When the meeting was over, I ran some errands (including a trip to Michael's craft store where I actually spent less than $50. When was the last time THAT happened??) and then I went to Atria.
It was 2 p.m. when I got there and my mother was not in her apartment. I sat down to go through her mail and figure out which bills needed to be paid. I had a question to ask her Long Term Care insurer but when I called I got into voice mail hell where I was moved from one message to another, each offering me a great value, like cheap movie tickets and things like that. I finally hung up and called again, and realized I must have dialed wrong the first time. But I never did reach a real person before my mother came back, pushing her walker.
She had not been in the dining room, so I don't know where she was but she came in saying "I just had to get away.

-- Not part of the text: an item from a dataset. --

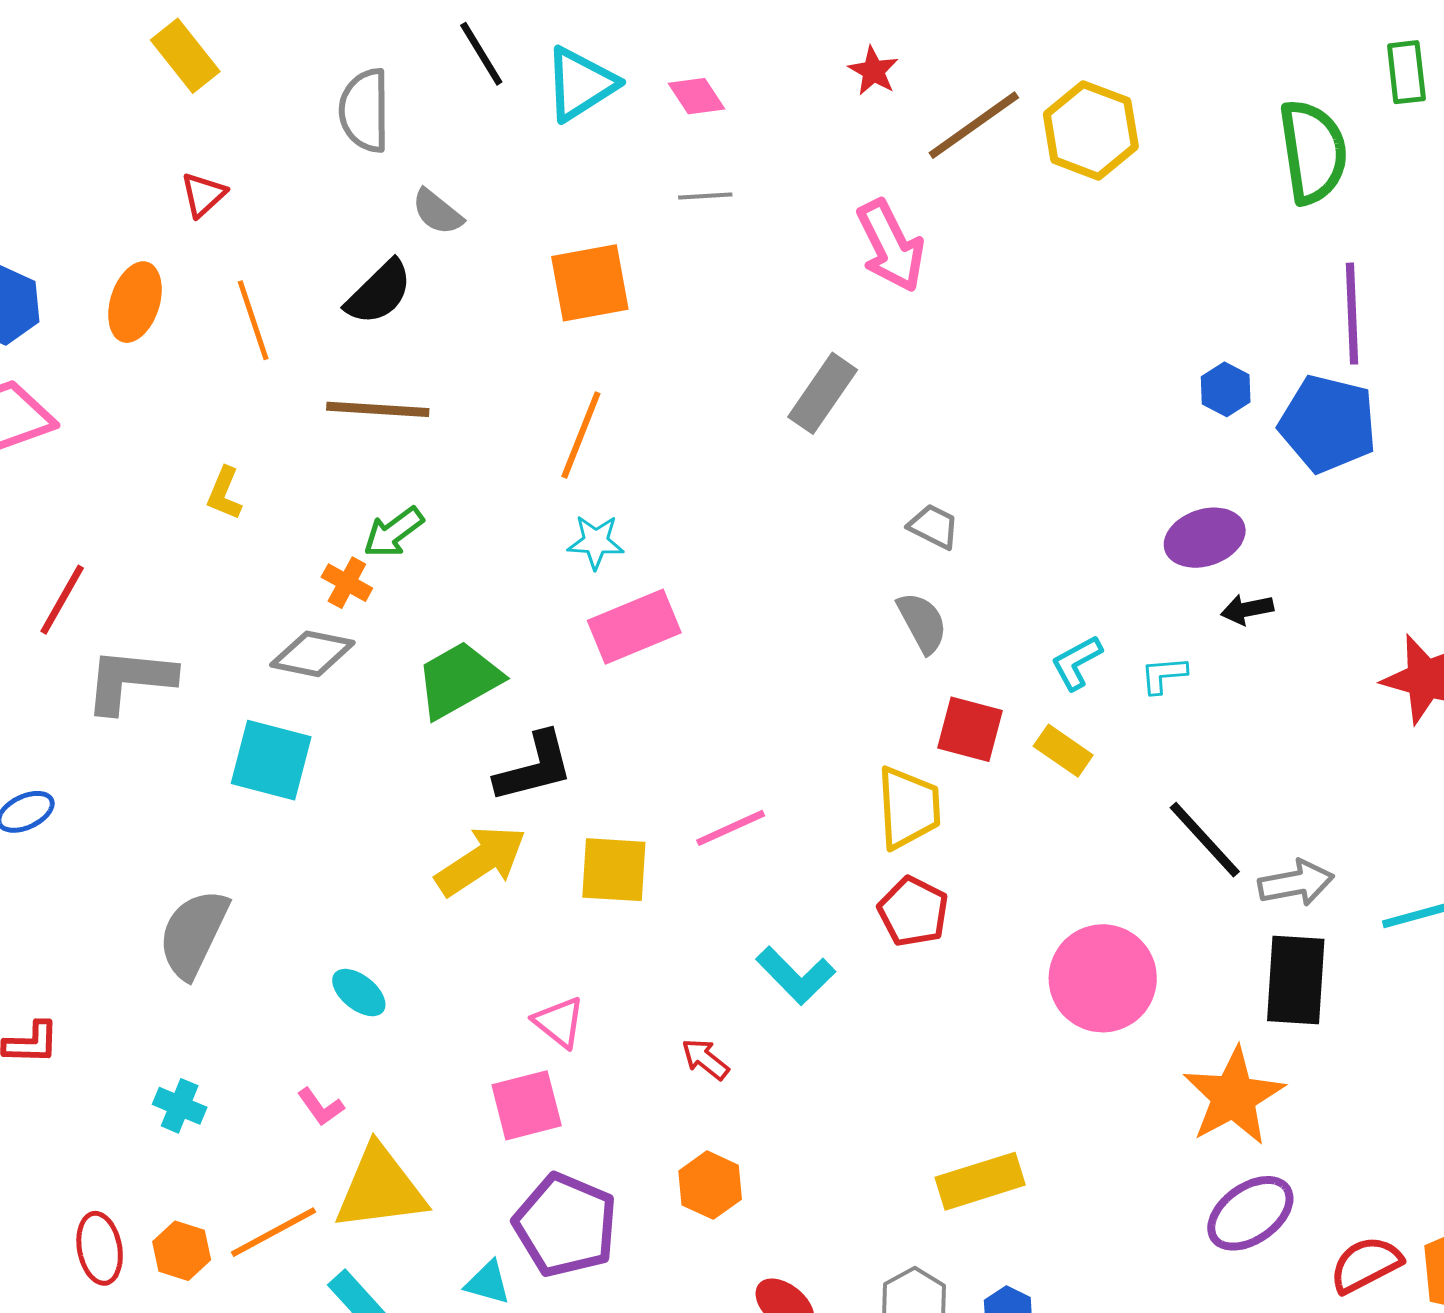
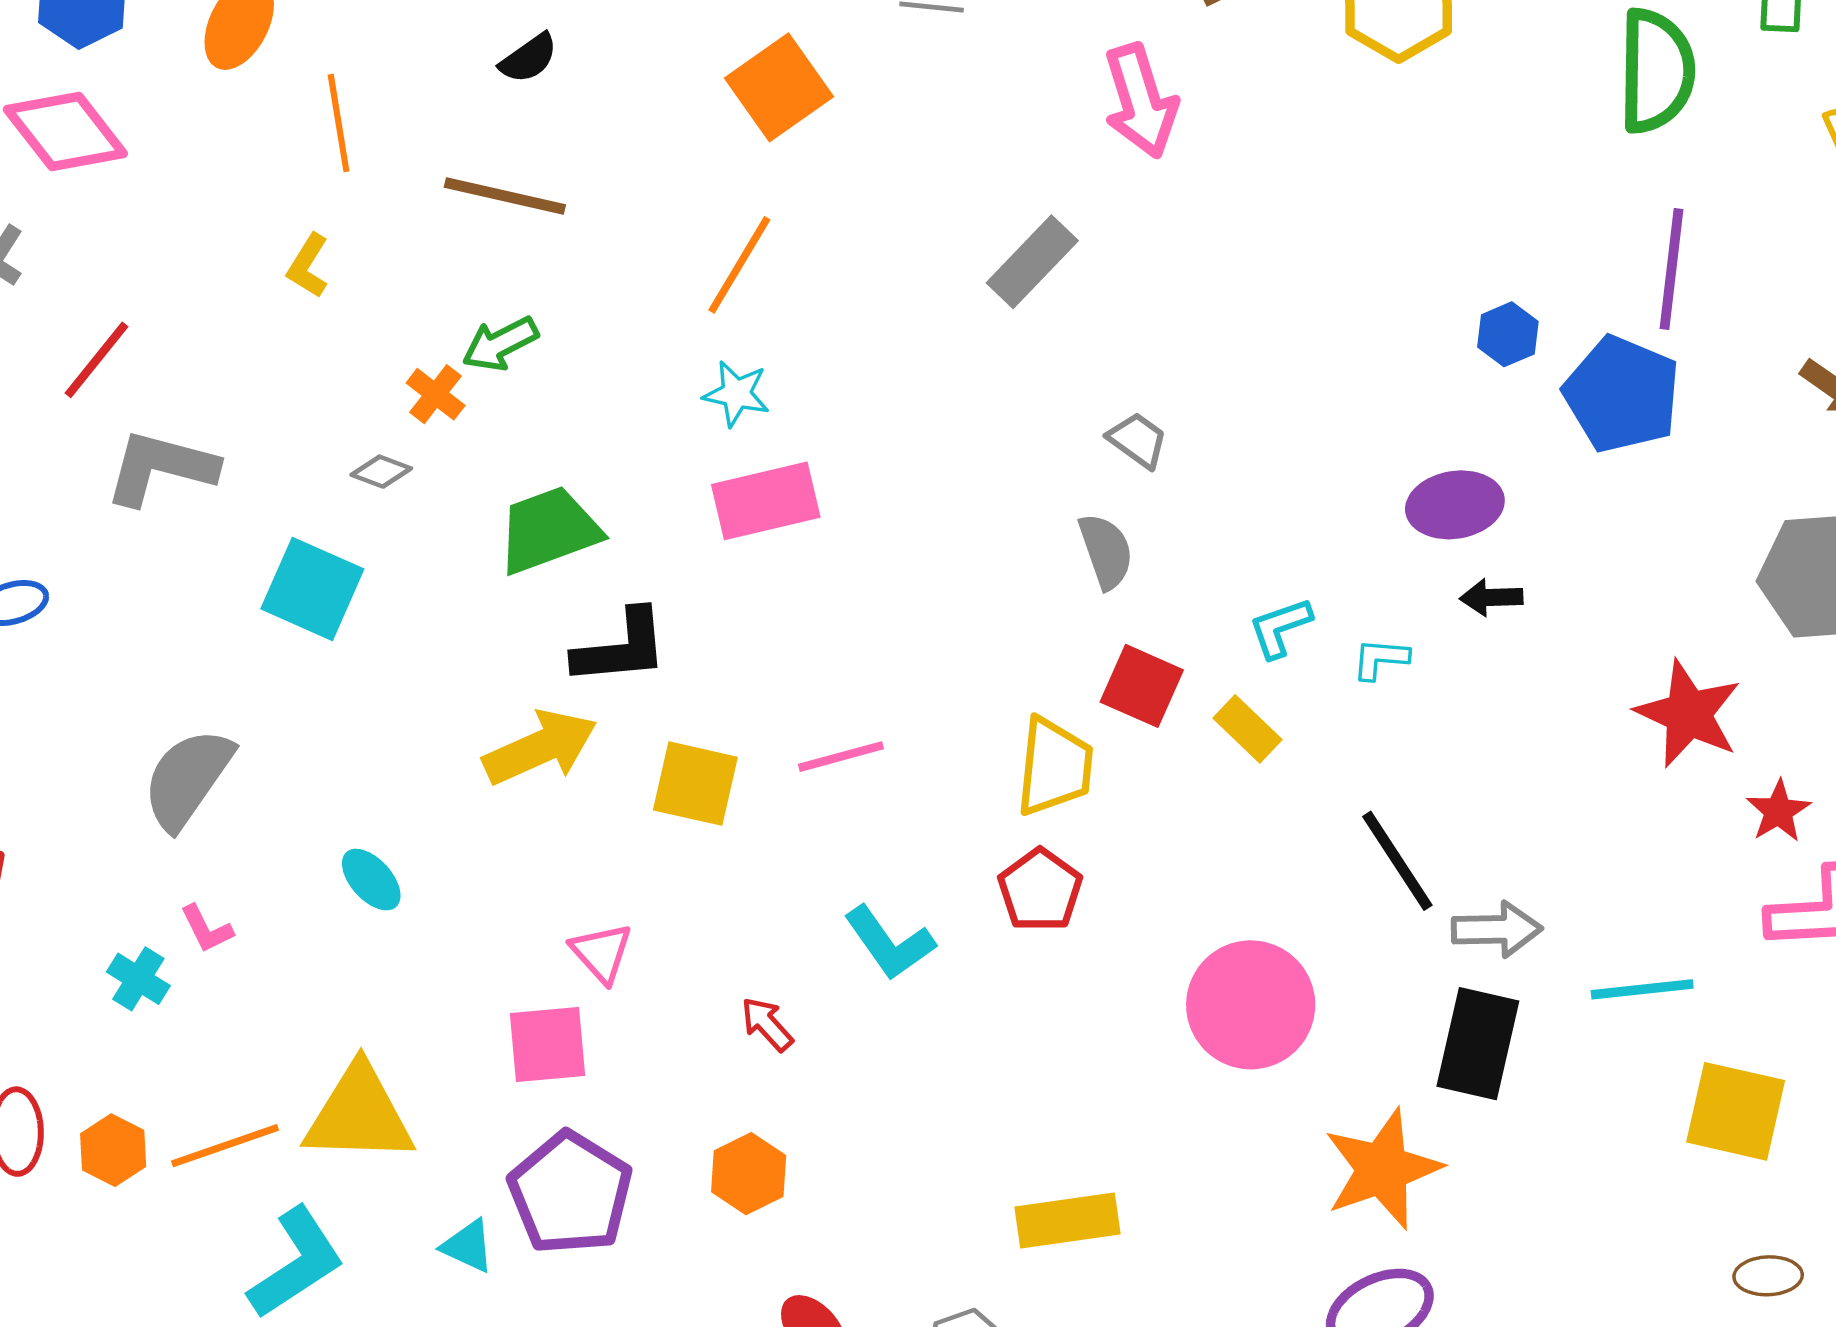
orange square: (590, 283) -> (779, 87), turned -34
black semicircle: (379, 292) -> (529, 58), size x0.7
orange line: (253, 320) -> (339, 123), moved
gray diamond: (312, 654) -> (381, 472), size x0.6
pink L-shape: (321, 1107) -> (207, 929), moved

Everybody is having problems today and I just couldn't listen any more!": which tells me she had actually been talking to other people. I think that now that she is using the walker, her pain is much less and she is learning that she can actually get out and move around. And it only took three years to convince her.
We sat and talked and from time to time she would look over at the walker and ask what it was, and if it belonged to me. I just answered her simply and didn't elaborate and the nice thing is that she seems to have forgotten how much she hated the idea of using a walker.
For the third visit in a row, we had a delightful visit. Again we talked a lot of nonsense, but you know, you go with Active Listening and just follow her lead and give her the answer that satisfies her, things go very well.
She didn't remember that Ed had visited her earlier this week or that Jeri had called her twice, but Jeri said that they had conversations like they used to have. I am so encouraged.
She didn't once complain of pain, even getting out of the chair to walk me to the door when I left. That was the best part of the day!